Ahlat ağacına benzeyen karakterler
Nuri Bilge Ceylan sineması bir makro imgeler sinemasıdır. Bazen zaman veya mekânla ilgili bir kavram kimi zaman da bir tabiat unsuru -ki bunlar aynı zamanda filme adını da verir- filmin bütün anlamsal varlığına yayılan bir imgeyi var eder. Bu imge, anlatının tüm unsurlarına yayılan bir anlam kaynağıdır. Filmin tüm unsurları o imge ile irtibatlanır. Bu filminde söz konusu imge ahlat ağacıdır. Filmde somut olarak da görünen bu ağaç, anlatı içinde soyutlanıp filmin unsurlarına karışır. Ahlat ağacı; görüntüde insanı cezbetmeyen, meyvesi bile şekilsiz bir ağaçtır. Fakat bu ağaç yalnızlığın asaletini bünyesinde barındırır. Başına buyruk ve kararlıdır. Filmin karakterleri Sinan ve babası İdris öğretmende ahlat ağacının karakteri mündemiçtir. Onlar da uyumsuz, aykırı fakat kendi olmanın sancısını çeken karakterlerdir.
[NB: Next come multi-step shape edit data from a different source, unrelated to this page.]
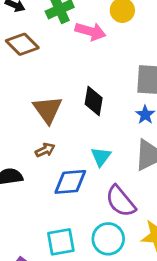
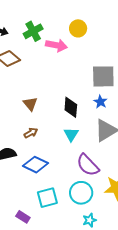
black diamond: (94, 101) -> (71, 107), moved
brown triangle: (48, 110) -> (30, 104), size x0.7
blue diamond: (70, 182) -> (36, 165), moved, turned 35

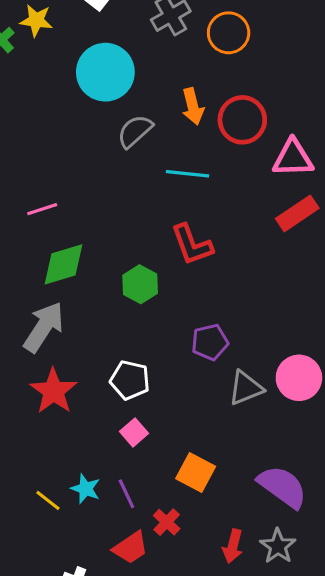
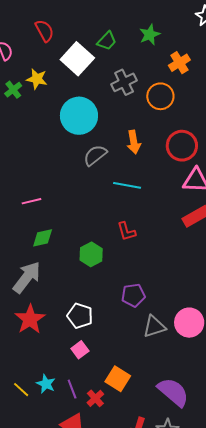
red circle: (242, 120) -> (182, 146), moved
red L-shape: (192, 245) -> (126, 231), size x0.7
green diamond: (63, 264) -> (43, 238), size x0.7
red cross: (167, 522) -> (95, 398), moved

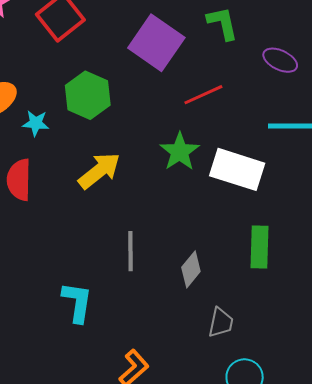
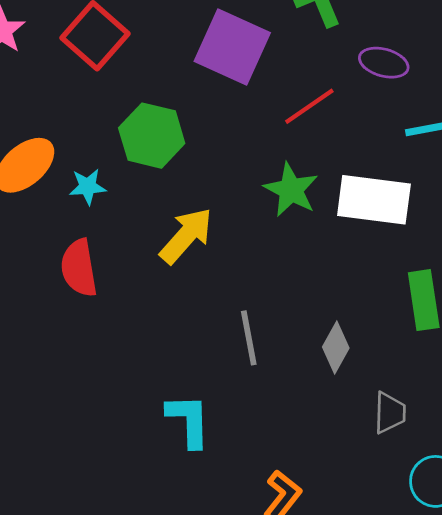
purple ellipse: (280, 60) -> (384, 63), moved

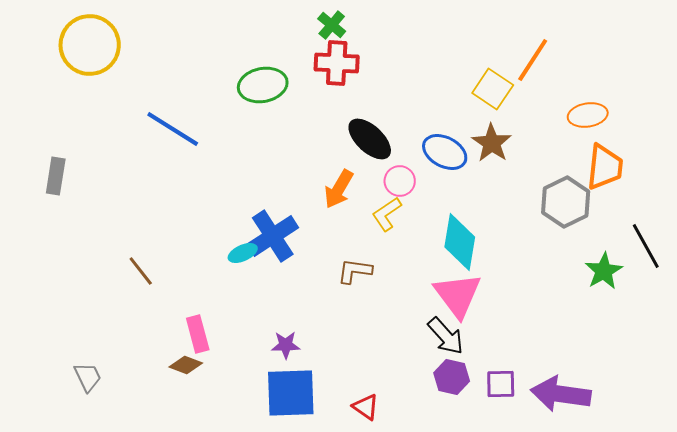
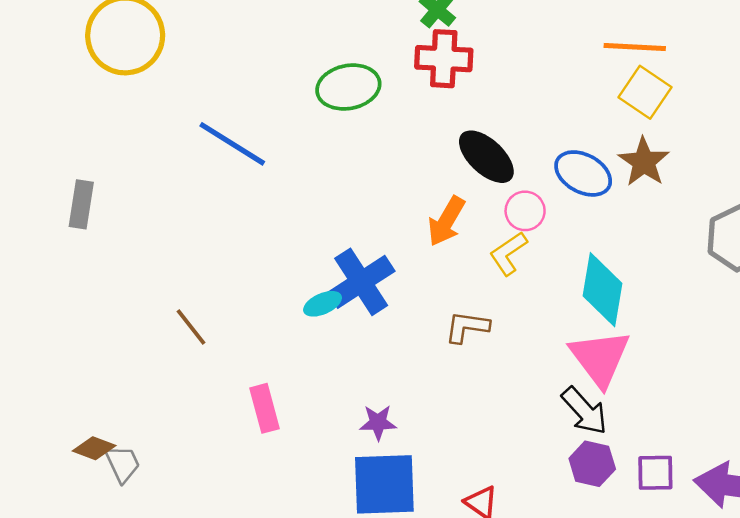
orange line: (533, 60) -> (635, 47), moved, turned 60
brown diamond: (186, 365) -> (94, 448), moved

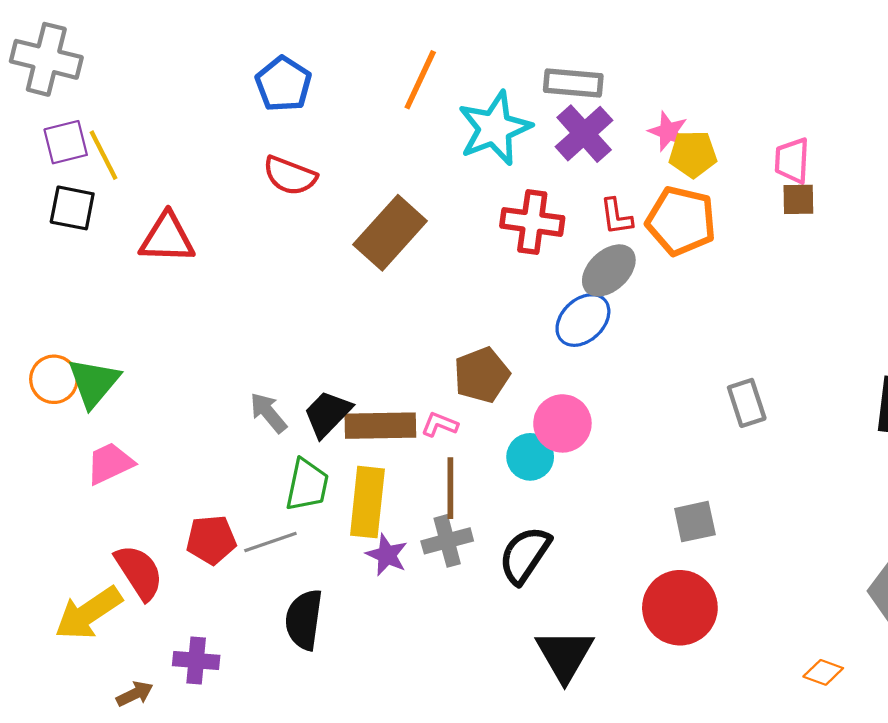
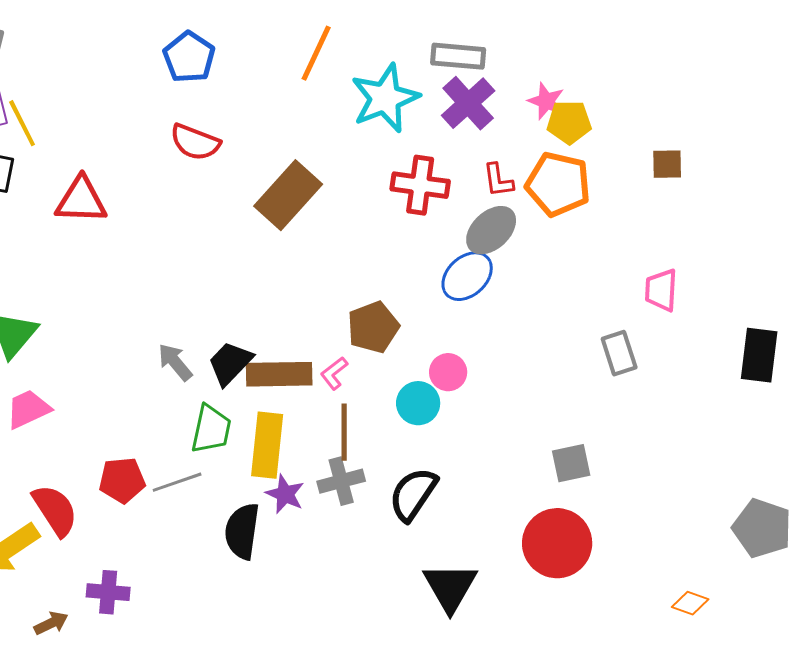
pink trapezoid: (792, 161) -> (661, 290), moved
pink circle: (562, 423) -> (448, 372), size x0.7
pink L-shape: (440, 425) -> (334, 373), turned -60
black semicircle: (304, 620) -> (242, 531), moved

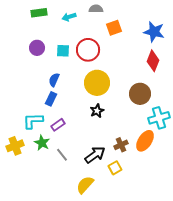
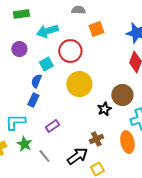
cyan arrow: (69, 17) -> (47, 31), moved, size x1.5
cyan square: (63, 51) -> (46, 64), moved, turned -32
black star: (97, 111) -> (104, 109), moved
purple rectangle: (58, 125) -> (52, 126), moved
orange ellipse: (145, 141) -> (127, 142), turned -45
brown cross: (121, 145) -> (96, 139), moved

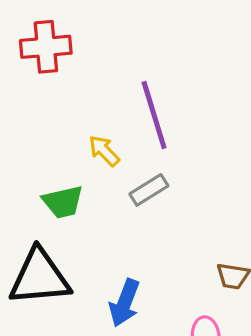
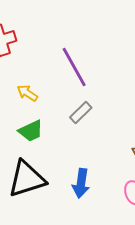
yellow arrow: (104, 151) -> (27, 93), moved

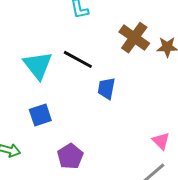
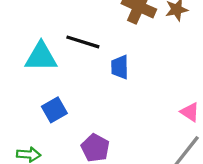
cyan triangle: (38, 65) -> (41, 57), turned -40

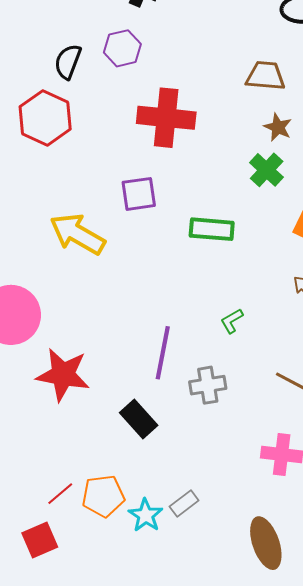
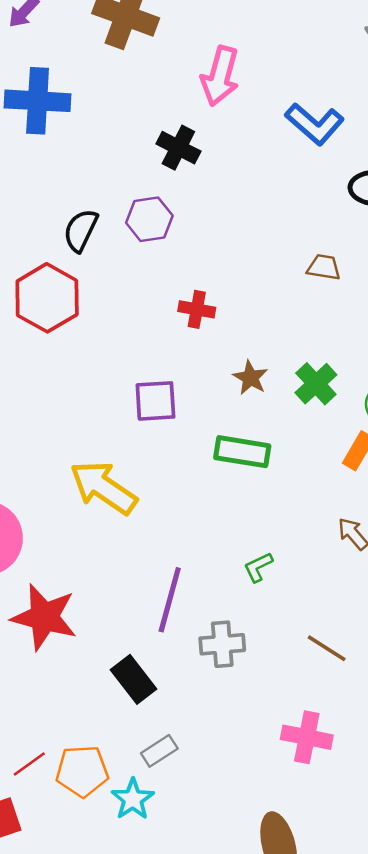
brown trapezoid: (265, 76) -> (324, 267), size x0.7
red cross: (166, 118) -> (197, 309), size x0.5
brown star: (278, 127) -> (250, 378), moved
yellow arrow: (77, 234) -> (103, 488), moved
gray rectangle: (184, 503) -> (159, 751), moved

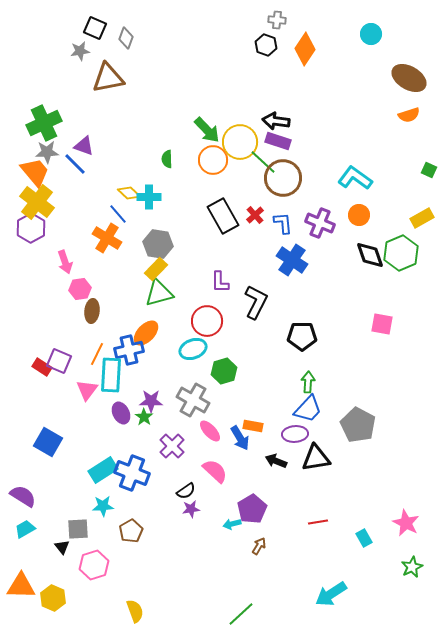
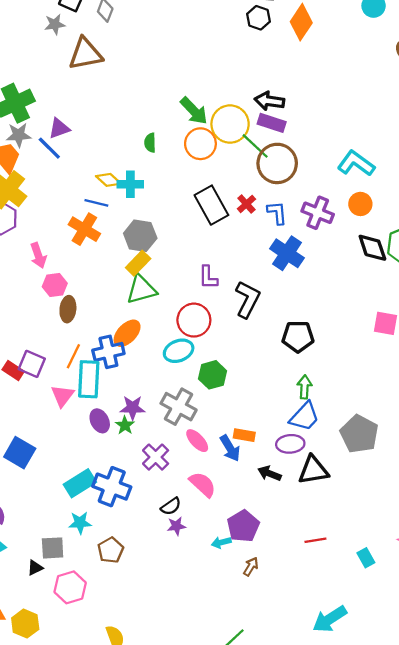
purple triangle: (84, 146) -> (59, 128), turned -40
blue line: (118, 214) -> (96, 203), turned -35
black triangle: (62, 547) -> (35, 568), turned 42

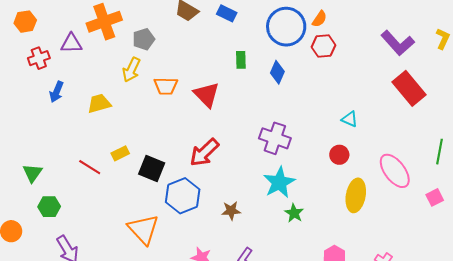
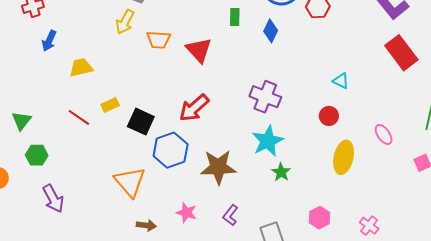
yellow trapezoid: (99, 103) -> (81, 67), moved
pink ellipse: (395, 171) -> (384, 134), size x0.6
brown star: (231, 211) -> (218, 167), size x1.8

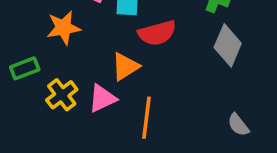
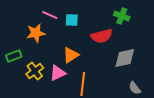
red semicircle: (157, 33) -> (102, 36), moved
gray diamond: (228, 45) -> (125, 58), moved, turned 55

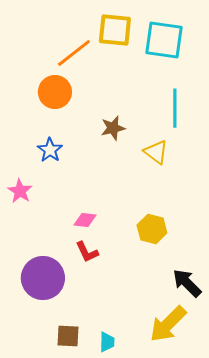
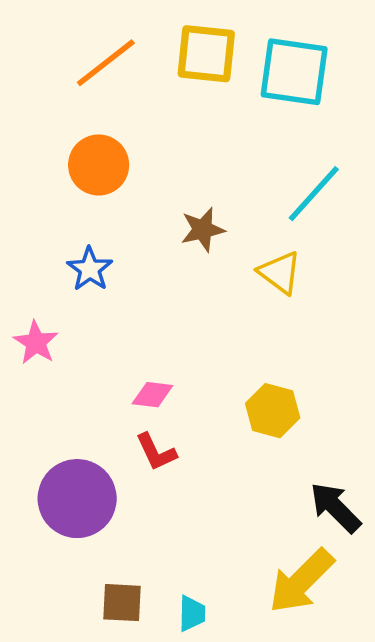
orange line: (74, 53) -> (106, 63), moved
cyan line: (175, 108) -> (314, 194), turned 42

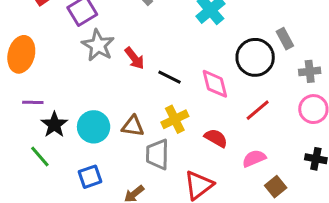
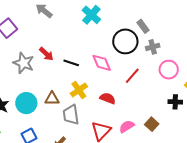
gray star: (98, 45) -> (24, 63), moved
gray cross: (310, 71) -> (153, 47), moved
pink semicircle: (254, 158) -> (127, 126), moved

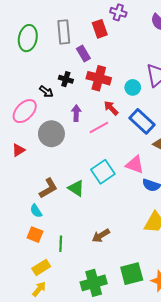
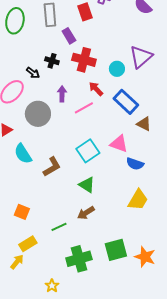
brown L-shape: (48, 188) -> (52, 167), moved
green triangle: (76, 188) -> (87, 185), moved
cyan semicircle: (36, 211) -> (23, 154), moved, size x1.5
green line: (61, 244) -> (59, 227), moved, turned 63
yellow arrow: (39, 289) -> (17, 262), moved

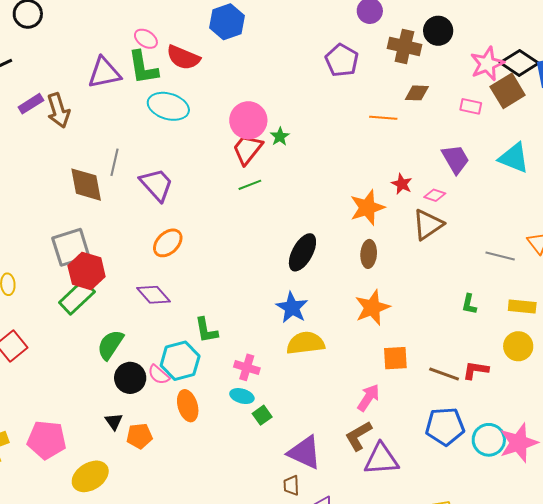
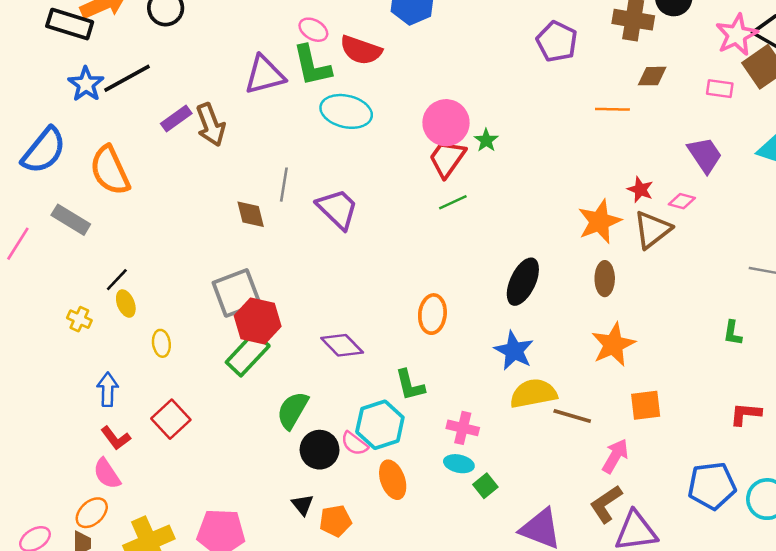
brown diamond: (86, 185) -> (251, 214), size x0.7
brown triangle: (428, 225) -> (652, 230), moved
orange ellipse: (168, 243) -> (432, 314), moved, turned -36
brown line: (444, 374) -> (572, 416), moved

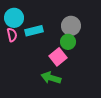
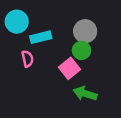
pink semicircle: (12, 35) -> (28, 59), moved
green arrow: (51, 78) -> (85, 94), moved

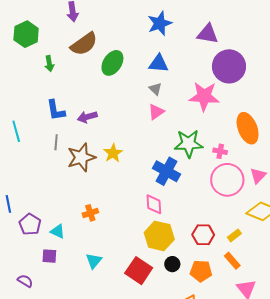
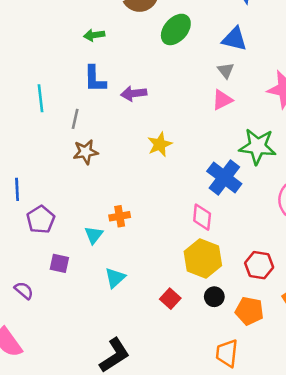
green arrow: (49, 64) -> (94, 35), moved, turned 84
gray line: (56, 142) -> (75, 119), moved
brown star: (81, 157) -> (86, 152), moved, size x0.7
cyan triangle: (58, 231) -> (94, 235), moved, turned 35
red square: (139, 271) -> (170, 299), size x0.6

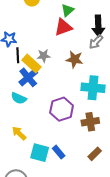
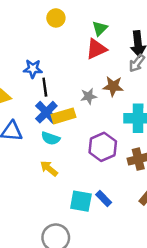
gray star: (44, 56) -> (89, 96), moved
yellow rectangle: (31, 63) -> (63, 116), moved, turned -54
blue cross: (28, 77) -> (46, 112), moved
yellow arrow: (19, 133) -> (49, 168), moved

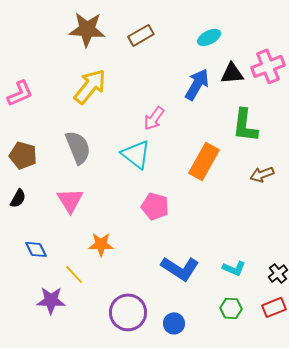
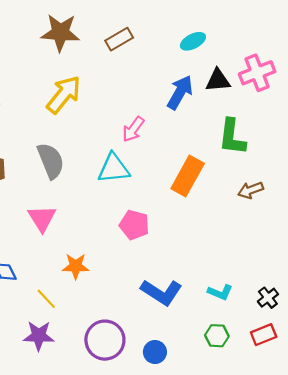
cyan triangle: (136, 154) -> (114, 168), turned -44
purple star: (51, 300) -> (39, 336), moved

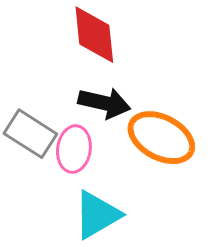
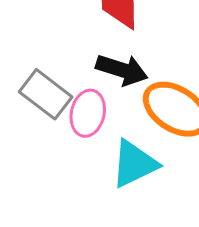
cyan triangle: (97, 215) -> (134, 164), moved

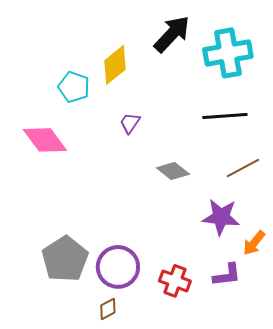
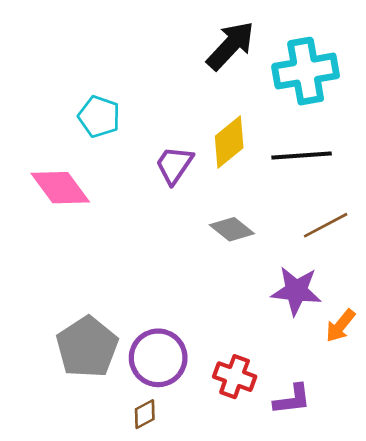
yellow diamond: (115, 65) -> (229, 142), moved
purple trapezoid: (130, 123) -> (174, 165), size x1.4
purple L-shape: (227, 275) -> (292, 399), moved

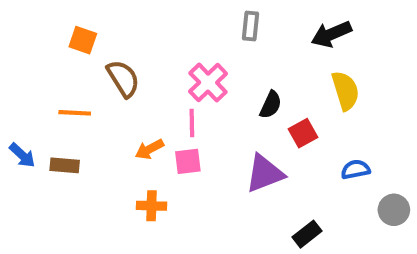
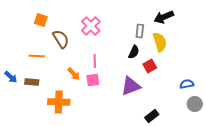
gray rectangle: (250, 26) -> (140, 31), moved
pink cross: (208, 83) -> (91, 26), moved
yellow semicircle: (345, 91) -> (160, 42), moved
orange arrow: (149, 149) -> (74, 74), turned -104
blue semicircle: (356, 169) -> (187, 84), moved
orange cross: (151, 206) -> (59, 102), moved, size x1.5

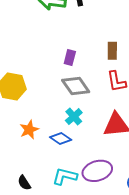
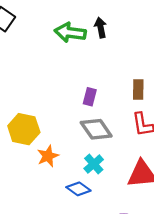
orange star: (29, 130) -> (48, 156), moved

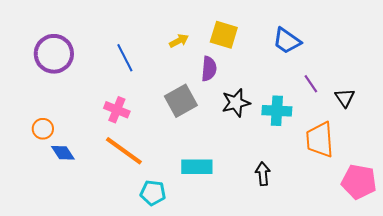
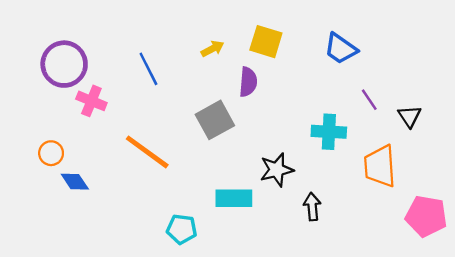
black star: (236, 103) -> (277, 170), moved
pink cross: (117, 110) -> (91, 101), moved
orange line: (124, 151) -> (147, 152), moved

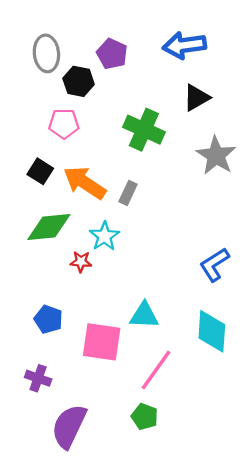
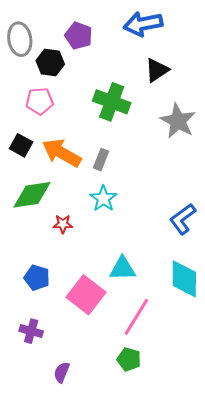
cyan star: (104, 236) -> (103, 199), moved
pink square: (102, 342) -> (86, 295), turned 33
purple semicircle: (69, 426) -> (62, 372), size x0.5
Biçimin kusurlu olması pahasına da olsa içeriği öncelemek
Ahlat Ağacı, Nuri Bilge Ceylan’ın Kış Uykusu ile fotoğraftan edebiyata yönelen estetik tavrının oldukça abartılı biçimde görünür olduğu bir yapım. Bir Zamanlar Anadolu’da filmine kadar daha çok fotoğraftan beslenen bir estetikle filmlerini inşa eden Nuri Bilge Ceylan, son iki filminde daha çok diyalog merkezli bir estetiğin izini sürüyor. Yirmi dakikayı bulan oldukça uzun diyaloglu sahneler, yönetmenin bu denemeyi abartarak üslubuna yeni bir açılım getirip getirmeyeceğini somut olarak görmek istediğini gösteriyor. Bu denemelerin yönetmenini ne kadar tatmin ettiğini bilmesek de uzun diyalogların aksiyon - diyalog dengesini ciddi anlamda bozduğunu ve filmin ritmine zarar verdiğini söyleyebiliriz. Filmi epizodik anlatı sınırlarına yaklaştıran bu anlatı biçiminin hikâyeyi oldukça hantal bir biçime soktuğunun da altını çizmemiz gerekli. Hatta çoğu defa uzun diyalogların takibi esnasında filmin hikâyesi tamamen silikleşiyor.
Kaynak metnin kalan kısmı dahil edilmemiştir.